Flatness of torus and surfaces of higher genus For the very first sight it may be surprise that the ordinary torus $S^1 \times S^1$ is flat: one argument to see this is the following. One can imagine a torus as a square with opposite sides identified and the square is obviously flat. However there are surfaces with higher genus (higher numbers of "holes") which also can be represented as polygons (4$g$ polygon for a surface of genus $g$) with sides indetified. However higher genus surfaces are negatively curved. So my question is 

Why higher genus surfaces are negatively curved while they can be represented as flat polygons with sides identified?

 A: If you try to turn those polygon identifications into flat metrics you run into a problem at the vertices: the angles don't add up. This issue can only be addressed for the square. 
A: Theorem Benzecri. A closed surface is flat if and only it is euler number is zero.
Goldman, W. Two papers which change my life: Milnor seminal work on flat manifolds and bundles.
http://arxiv.org/pdf/1108.0216.pdf 
p.4 which has a good outline of the proof.

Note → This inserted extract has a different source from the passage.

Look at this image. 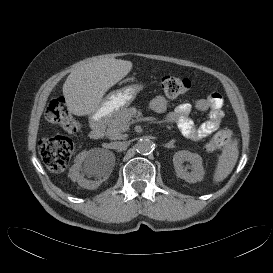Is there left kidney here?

To be more precise, a surface of genus $g>1$ than cannot be endowed with a differentiable metric whose curvature vanishes identically, since it cannot be endowed with a Koszul derivative which is flat, here flat means that the curvature and the torsion form vanish identically, since we know that the torsion form of the Levi-Civita connection vanishes, a differentiable manifold endowed with a flat differentiable metric has a flat structure; i.e it is an affine manifold. It is a well-known theorem that a  Riemannian closed flat manifolds are finitely covered by the torus $T^n$, their fundamental groups are crystallographic groups, so again this theorem also implies that the only oriented surface endowed with a flat metric is the torus.
Remark that in the case of dimension 2, Milnor in his paper On the existence of a connection with curvature zero, Comm. Math.
Helv. 32 (1958), 215-223
Milnor has generalized the work of Benzecri, by computing an equality which represents an obstruction for a bundle defined on a surface to be flat.